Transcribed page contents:
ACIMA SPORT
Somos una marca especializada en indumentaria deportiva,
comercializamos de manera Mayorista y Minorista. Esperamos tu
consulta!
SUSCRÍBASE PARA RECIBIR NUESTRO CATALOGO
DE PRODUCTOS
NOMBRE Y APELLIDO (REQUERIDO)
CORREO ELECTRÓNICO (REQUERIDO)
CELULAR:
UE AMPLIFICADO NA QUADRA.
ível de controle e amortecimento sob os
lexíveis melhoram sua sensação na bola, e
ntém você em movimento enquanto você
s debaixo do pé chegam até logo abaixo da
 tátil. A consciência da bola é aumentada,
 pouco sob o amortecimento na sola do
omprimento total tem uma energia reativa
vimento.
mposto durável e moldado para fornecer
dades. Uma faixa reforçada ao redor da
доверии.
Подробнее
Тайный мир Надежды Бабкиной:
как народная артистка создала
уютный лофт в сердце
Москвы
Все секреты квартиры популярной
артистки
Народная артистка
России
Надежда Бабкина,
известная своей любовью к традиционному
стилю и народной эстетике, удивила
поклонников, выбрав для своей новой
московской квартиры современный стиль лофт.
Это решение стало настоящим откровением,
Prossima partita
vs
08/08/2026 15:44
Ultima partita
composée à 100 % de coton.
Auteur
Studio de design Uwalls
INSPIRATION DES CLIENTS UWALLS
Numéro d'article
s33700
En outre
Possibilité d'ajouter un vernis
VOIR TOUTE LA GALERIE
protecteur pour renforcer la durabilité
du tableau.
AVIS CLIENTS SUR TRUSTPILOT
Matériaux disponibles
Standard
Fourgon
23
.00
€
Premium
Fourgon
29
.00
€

- **What the exercise asks**:
Every line with "amortecimento" in it should be copied from the entries above.

- **Completed task**:
ível de controle e amortecimento sob os
 pouco sob o amortecimento na sola do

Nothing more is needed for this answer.